OECD プリント

開発援助は増加しているが、モンテレイ目標の達成には更なる努力が必要

 

2004/1/28


OECDの年報「Development Co-operation Report」最新版によると、主要援助国からの援助は過去数年間増加傾向にありますが、メキシコ・モンテレイでの国連開発資金会議で合意された開発援助の水準に達するまでの道のりは遠いようです。

モンテレイ会議での公約によると、援助は2001年の520億ドルから2006年の750億へと増額される見込みです。しかし、この水準に達するかどうかは5つのOECD加盟国(米国、英国、フランス、イタリア、ドイツ)の決定に大きく依存しています。何故なら、この5ヶ国の2004年の援助レベルを考慮すると、モンテレイ・コミットメントを達成するにはこれらの国がその後の2年間に多大な努力をする必要があるからです。

表明された援助増額が現実のものとなれば、世界の主要援助国の開発援助政策の調整を行ってきたOECD開発援助委員会(DAC)の43年の歴史の中で最大の増額となります。 しかしこの見込まれている2006年レベルにしても、DAC加盟国のGNI比では0.3%以下で、国連目標の0.7%を下回っています。

本書2004年版は、2002年の広範な援助フローを詳述しています。2002年はそれまでの数年間の中で、国際的な援助が最も急増した(2001年の520億ドルから2002年の580億ドル――名目値、名目為替レート)年でした。

本書は2000年の国連ミレニアム・サミットで合意された2015年までに達成すべきミレニアム開発目標に向けての開発途上国での進展についても評価を行っています。これによると、目標の多く(大部分の地域での健康関連目標、サブ・サハラ・アフリカでの他の多くの目標)は達成されないだろうと見られています。

本書は、民間企業の発展を可能にする環境を整備する等広い分野で開発途上国の努力が必要であることを指摘しています。また同時に、OECD諸国にも、貧困国のニーズを考慮した経済政策の一貫性を高めることによってそうした国の経済成長を促進する努力が必要であると強調しています。

こうした状況の中、本書は長期トレンドに明るさが見られることを指摘しています。それは 例えば、成果をあげている政府へのサポートの増加、アンタイド援助の増加、コンディショナリティーを通じて開発途上国に課す政策ではなく開発途上国自身が策定した政策へのサポートの強化、ガバナンスや医療の一層の重視です。他方、農村開発向け援助は減少しており、緊急時対応としての人道支援については、長期的開発や最貧国への援助とは対照的に、援助全体に占めるシェアが増加しています。
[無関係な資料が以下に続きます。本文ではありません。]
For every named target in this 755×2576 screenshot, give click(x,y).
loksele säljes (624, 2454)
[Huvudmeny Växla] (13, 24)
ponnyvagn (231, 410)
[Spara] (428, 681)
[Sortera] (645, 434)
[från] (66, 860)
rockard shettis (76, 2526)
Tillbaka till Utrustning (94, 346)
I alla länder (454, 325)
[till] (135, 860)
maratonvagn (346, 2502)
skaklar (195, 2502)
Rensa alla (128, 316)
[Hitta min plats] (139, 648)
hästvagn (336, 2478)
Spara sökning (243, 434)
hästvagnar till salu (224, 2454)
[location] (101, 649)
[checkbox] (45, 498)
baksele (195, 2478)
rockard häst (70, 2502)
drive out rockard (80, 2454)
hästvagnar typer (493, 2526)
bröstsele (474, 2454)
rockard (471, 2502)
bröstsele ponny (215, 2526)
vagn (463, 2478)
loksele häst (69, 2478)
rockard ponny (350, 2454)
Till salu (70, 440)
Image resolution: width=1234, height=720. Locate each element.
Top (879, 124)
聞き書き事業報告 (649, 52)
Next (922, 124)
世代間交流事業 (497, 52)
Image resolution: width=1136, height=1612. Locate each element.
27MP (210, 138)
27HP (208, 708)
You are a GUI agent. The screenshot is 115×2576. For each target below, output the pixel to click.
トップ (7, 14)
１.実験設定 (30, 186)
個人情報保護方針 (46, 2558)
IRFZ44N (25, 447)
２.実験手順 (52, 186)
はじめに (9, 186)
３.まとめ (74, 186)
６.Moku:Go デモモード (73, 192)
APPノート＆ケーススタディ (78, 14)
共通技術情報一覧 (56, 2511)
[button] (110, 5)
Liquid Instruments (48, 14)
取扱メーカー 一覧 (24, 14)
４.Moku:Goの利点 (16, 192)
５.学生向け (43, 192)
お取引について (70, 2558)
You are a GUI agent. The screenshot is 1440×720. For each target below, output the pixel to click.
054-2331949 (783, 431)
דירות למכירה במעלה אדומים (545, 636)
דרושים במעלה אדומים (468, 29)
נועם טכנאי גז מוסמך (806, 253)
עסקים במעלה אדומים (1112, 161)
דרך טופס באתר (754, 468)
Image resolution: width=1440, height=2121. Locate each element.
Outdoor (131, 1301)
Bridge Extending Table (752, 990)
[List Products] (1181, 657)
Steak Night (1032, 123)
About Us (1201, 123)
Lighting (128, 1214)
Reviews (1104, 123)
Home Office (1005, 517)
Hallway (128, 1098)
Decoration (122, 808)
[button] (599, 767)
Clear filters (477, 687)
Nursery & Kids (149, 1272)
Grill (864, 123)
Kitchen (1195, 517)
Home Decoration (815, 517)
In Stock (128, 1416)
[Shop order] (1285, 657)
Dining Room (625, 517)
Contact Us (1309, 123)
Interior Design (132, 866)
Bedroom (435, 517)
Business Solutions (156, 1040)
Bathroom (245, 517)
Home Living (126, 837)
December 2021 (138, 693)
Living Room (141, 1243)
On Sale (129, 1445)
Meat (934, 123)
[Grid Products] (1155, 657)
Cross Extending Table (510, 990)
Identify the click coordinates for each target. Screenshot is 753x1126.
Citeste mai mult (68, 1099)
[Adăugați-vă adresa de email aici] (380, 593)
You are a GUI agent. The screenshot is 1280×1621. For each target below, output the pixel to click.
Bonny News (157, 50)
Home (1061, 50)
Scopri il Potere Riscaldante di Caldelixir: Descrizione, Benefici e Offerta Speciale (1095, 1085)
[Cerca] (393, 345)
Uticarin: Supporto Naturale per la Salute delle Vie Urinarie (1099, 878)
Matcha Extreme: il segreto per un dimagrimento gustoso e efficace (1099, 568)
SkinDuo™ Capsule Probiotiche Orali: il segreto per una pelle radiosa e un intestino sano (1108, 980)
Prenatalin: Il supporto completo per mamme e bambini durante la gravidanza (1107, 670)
こうした傾向を受けて、本書は援助国の慣行の調和を迅速に進めること、また、開発途上国の資源管理システムへの支援を強化することを求めています。更に、援助全体の効果を国レベルでより深く検証するため、評価作業を強化するとともにその調整を進めることの必要性を指摘しています。また、成長と貧困削減、生産的なセクターと社会的なセクター、公的セクターと民間セクターそれぞれの関係、及び援助の形態などの問題について援助国間で建設的な対話を行うことも求めています。

本書は、DACとその関連諸機関がこの困難な国際開発アジェンダに取り組むために行っている活動について解説しています。